Sophia don't know keystring, but I'm sure @tony_stride who created the method and started this thread would be willing to elaborate 🙂
I actually put that out there for Tony. 🙂
I've studied with and also explored teaching ideas with a senior teacher for quite some time now. One element is the giving of reading skills. That can be easily fudged by giving students music in "C position", "G position", making sure that this is the music they read, so that weaknesses don't show up. But for real reading skills there are a number of things that you want to have happening. (Presently there's a thread where someone sees changing clef signs as problematic).
One thing we want to build is a reflex where you associate the top staff for the RH, bottom staff for the LH, or in other conventions, you have stem-up, stem-down for voices. The exercise in question sort of un-trains this.

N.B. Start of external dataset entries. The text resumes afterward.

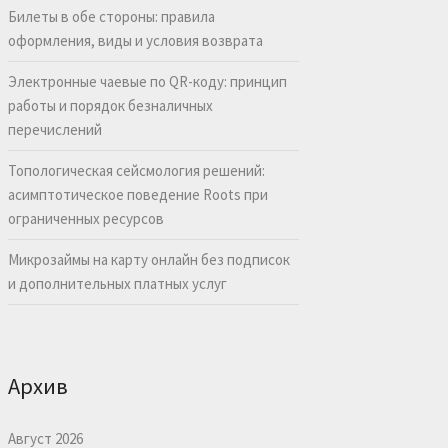
Билеты в обе стороны: правила
оформления, виды и условия возврата
Электронные чаевые по QR-коду: принцип
работы и порядок безналичных
перечислений
Топологическая сейсмология решений:
асимптотическое поведение Roots при
ограниченных ресурсов
Микрозаймы на карту онлайн без подписок
и дополнительных платных услуг
Архив
Август 2026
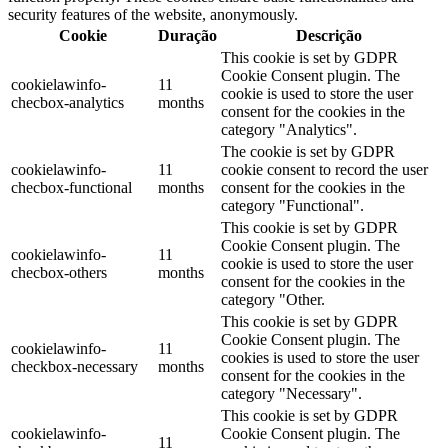
security features of the website, anonymously.
Cookie
Duração
Descrição
This cookie is set by GDPR
Cookie Consent plugin. The
cookielawinfo-
11
cookie is used to store the user
checbox-analytics
months
consent for the cookies in the
category "Analytics".
The cookie is set by GDPR
cookielawinfo-
11
cookie consent to record the user
checbox-functional
months
consent for the cookies in the
category "Functional".
This cookie is set by GDPR
Cookie Consent plugin. The
cookielawinfo-
11
cookie is used to store the user
checbox-others
months
consent for the cookies in the
category "Other.
This cookie is set by GDPR
Cookie Consent plugin. The
cookielawinfo-
11
cookies is used to store the user
checkbox-necessary
months
consent for the cookies in the
category "Necessary".
This cookie is set by GDPR
cookielawinfo-
Cookie Consent plugin. The
11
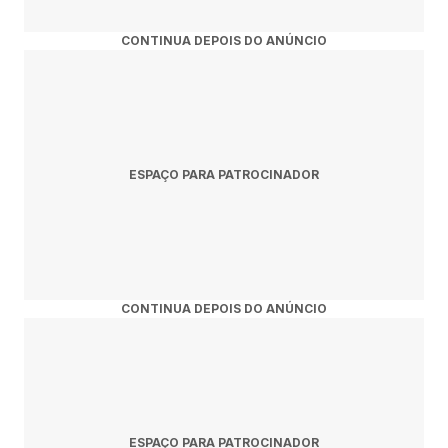
CONTINUA DEPOIS DO ANÚNCIO
ESPAÇO PARA PATROCINADOR
CONTINUA DEPOIS DO ANÚNCIO
ESPAÇO PARA PATROCINADOR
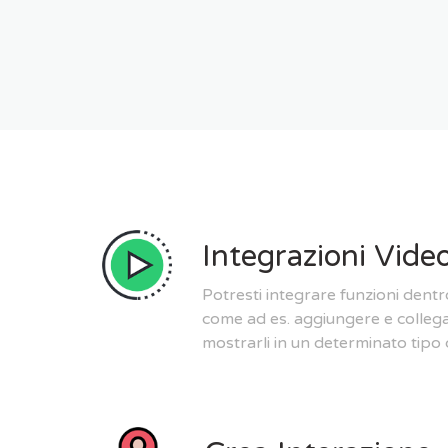
Integrazioni Vide
Potresti integrare funzioni dent
come ad es. aggiungere e collegar
mostrarli in un determinato tipo d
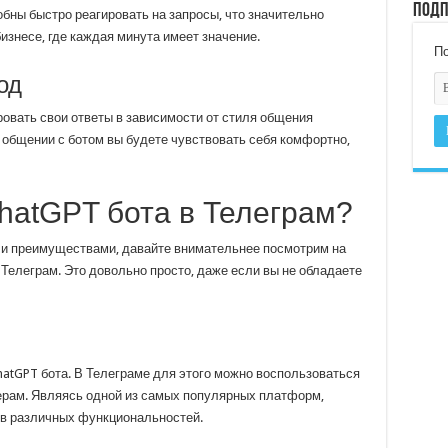
Подп
бны быстро реагировать на запросы, что значительно
изнесе, где каждая минута имеет значение.
По
од
овать свои ответы в зависимости от стиля общения
и общении с ботом вы будете чувствовать себя комфортно,
hatGPT бота в Телеграм?
и и преимуществами, давайте внимательнее посмотрим на
Телеграм. Это довольно просто, даже если вы не обладаете
atGPT бота. В Телеграме для этого можно воспользоваться
ерам. Являясь одной из самых популярных платформ,
ов различных функциональностей.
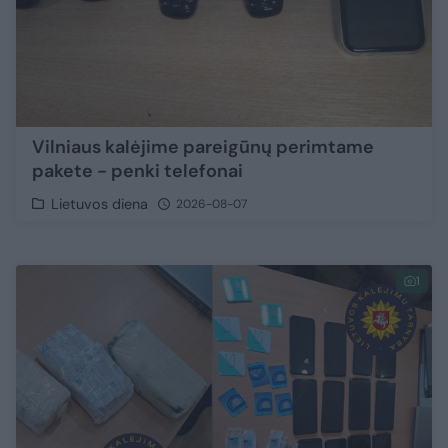
Vilniaus kalėjime pareigūnų perimtame
pakete - penki telefonai
Lietuvos diena
2026-08-07
1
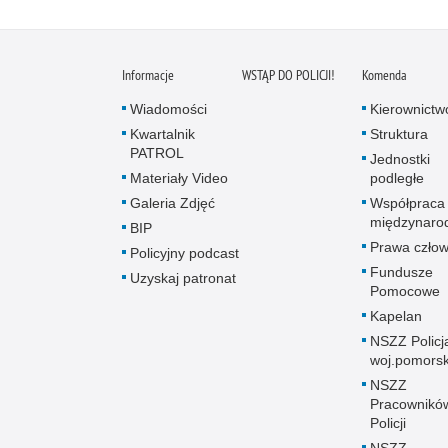
Informacje
WSTĄP DO POLICJI!
Komenda
Wiadomości
Kierownictw
Kwartalnik
Struktura
PATROL
Jednostki
Materiały Video
podległe
Galeria Zdjęć
Współpraca
międzynaro
BIP
Prawa człow
Policyjny podcast
Fundusze
Uzyskaj patronat
Pomocowe
Kapelan
NSZZ Policj
woj.pomors
NSZZ
Pracownikó
Policji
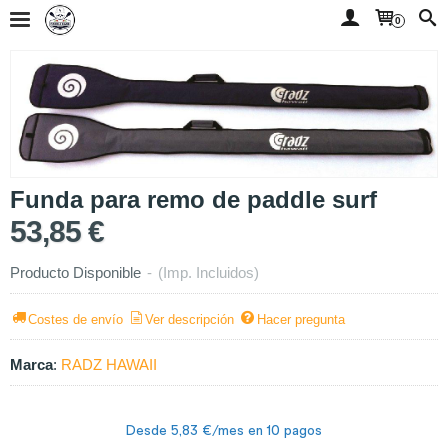
0
Funda para remo de paddle surf
53,85 €
Producto Disponible
-
(Imp. Incluidos)
Costes de envío
Ver descripción
Hacer pregunta
Marca
:
RADZ HAWAII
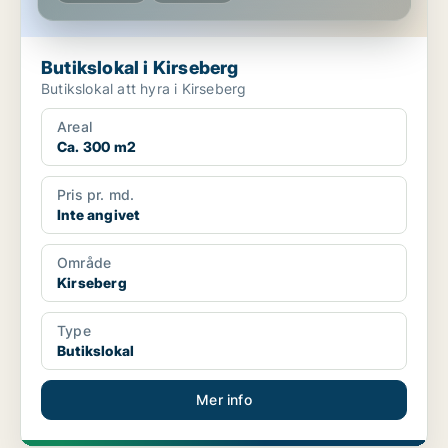
Butikslokal i Kirseberg
Butikslokal att hyra i Kirseberg
Areal
Ca. 300 m2
Pris pr. md.
Inte angivet
Område
Kirseberg
Type
Butikslokal
Mer info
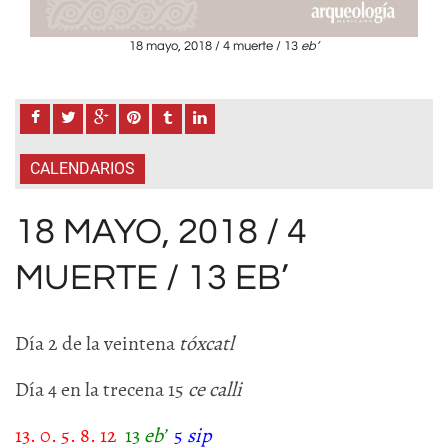
18 mayo, 2018 / 4 muerte / 13
eb
’
CALENDARIOS
18 MAYO, 2018 / 4
MUERTE / 13 EB’
Día 2 de la veintena
tóxcatl
Día 4 en la trecena 15
ce calli
13. 0. 5. 8. 12
13
eb
’
5
sip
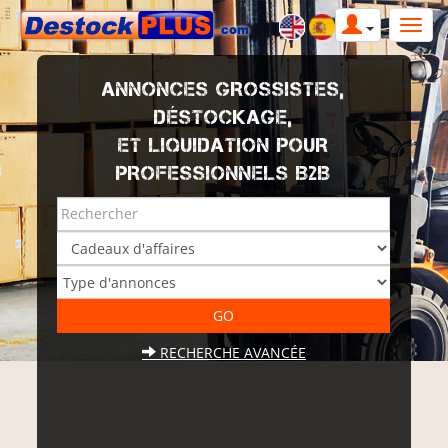
ANNONCES GROSSISTES,
DÉSTOCKAGE,
ET LIQUIDATION POUR
PROFESSIONNELS B2B
RECHERCHE AVANCÉE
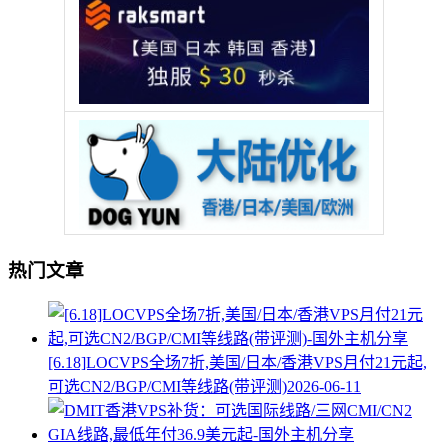
热门文章
[6.18]LOCVPS全场7折,美国/日本/香港VPS月付21元起,
可选CN2/BGP/CMI等线路(带评测)
2026-06-11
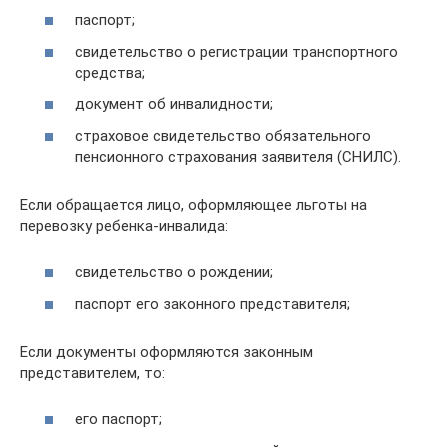
паспорт;
свидетельство о регистрации транспортного
средства;
документ об инвалидности;
страховое свидетельство обязательного
пенсионного страхования заявителя (СНИЛС).
Если обращается лицо, оформляющее льготы на
перевозку ребенка-инвалида:
свидетельство о рождении;
паспорт его законного представителя;
Если документы оформляются законным
представителем, то:
его паспорт;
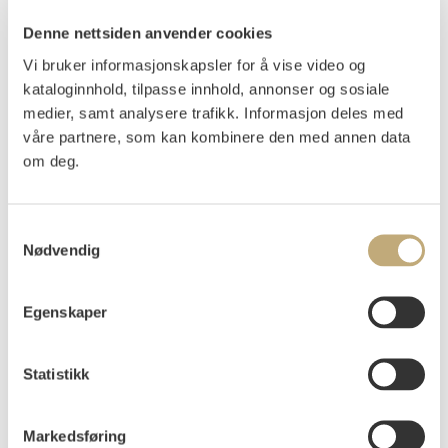
Denne nettsiden anvender cookies
Johannessen, Jens
(
1934-
)
Vi bruker informasjonskapsler for å vise video og
Hustak 1983
kataloginnhold, tilpasse innhold, annonser og sosiale
medier, samt analysere trafikk. Informasjon deles med
Litografi
våre partnere, som kan kombinere den med annen data
Arket: 56,5x38, Motivet: 40x29
om deg.
Signert nede t.h.: Jens Johannessen
Nummerert nede t.v.: 25-101.
Samtykkevalg
Wiig 120.
Nødvendig
Vurdering
NOK 1 000–1 500
Egenskaper
Statistikk
Auksjonert
tirsdag 1. juni 2021 kl 10:00
Tilslag
NOK
1 100
Markedsføring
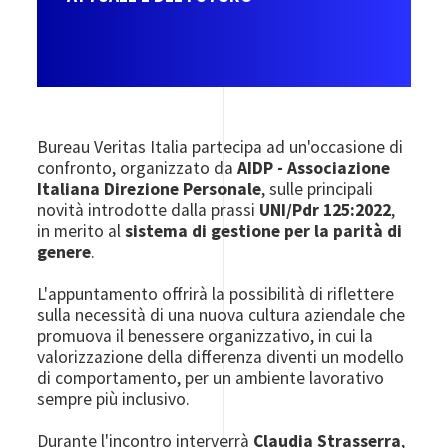
Bureau Veritas Italia partecipa ad un'occasione di
confronto, organizzato da
AIDP - Associazione
Italiana Direzione Personale
, sulle principali
novità introdotte dalla prassi
UNI/Pdr 125:2022
,
in merito al
sistema di gestione per la parità di
genere
.
L'appuntamento offrirà la possibilità di riflettere
sulla necessità di una nuova cultura aziendale che
promuova il benessere organizzativo, in cui la
valorizzazione della differenza diventi un modello
di comportamento, per un ambiente lavorativo
sempre più inclusivo.
Durante l'incontro interverrà
Claudia Strasserra
,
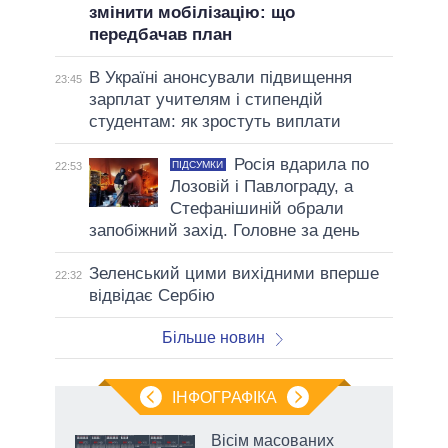
змінити мобілізацію: що
передбачав план
В Україні анонсували підвищення
23:45
зарплат учителям і стипендій
студентам: як зростуть виплати
Росія вдарила по
ПІДСУМКИ
22:53
Лозовій і Павлограду, а
Стефанішиній обрали
запобіжний захід. Головне за день
Зеленський цими вихідними вперше
22:32
відвідає Сербію
Більше новин
ІНФОГРАФІКА
Вісім масованих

We need both flexibility and rigidity. The dyslexic who mixes up p q b d is able to see that "ball and stick" shape numerous ways. "fat" and "taf" may be indistinguishable because s/he can read this both ways. I have a degree of this but didn't realize until I studied learning disabilities postgraduate after my teaching degree and hey, that's me and in my family! I can see "punos" as "sound" (upside-down it is - try it. 😃 ) It took me a long time to handle looking at the keyboard because the symmetry threw me. I had learned by sound and touch (I now realize).
Two other points of flexibility are movable Do solfege, and registers. Since my world was movable Do, I could play (sound out) music in any key and not be thrown if it was in the wrong key. This hampered my ability to read music that wasn't diatonic and predictable because you must see D below the treble lowest line as the key between the two black dots. Registers ---- I sang the music, and if it became too high or too low, I just switched down or up. That flexibility made me lose sensitivity to register and I could easily play something an octave too high or low and note notice.
You want to build some very concrete associations. And that is what bothers me about that exercise. We're in the teacher forum so I'm looking more deeply into this.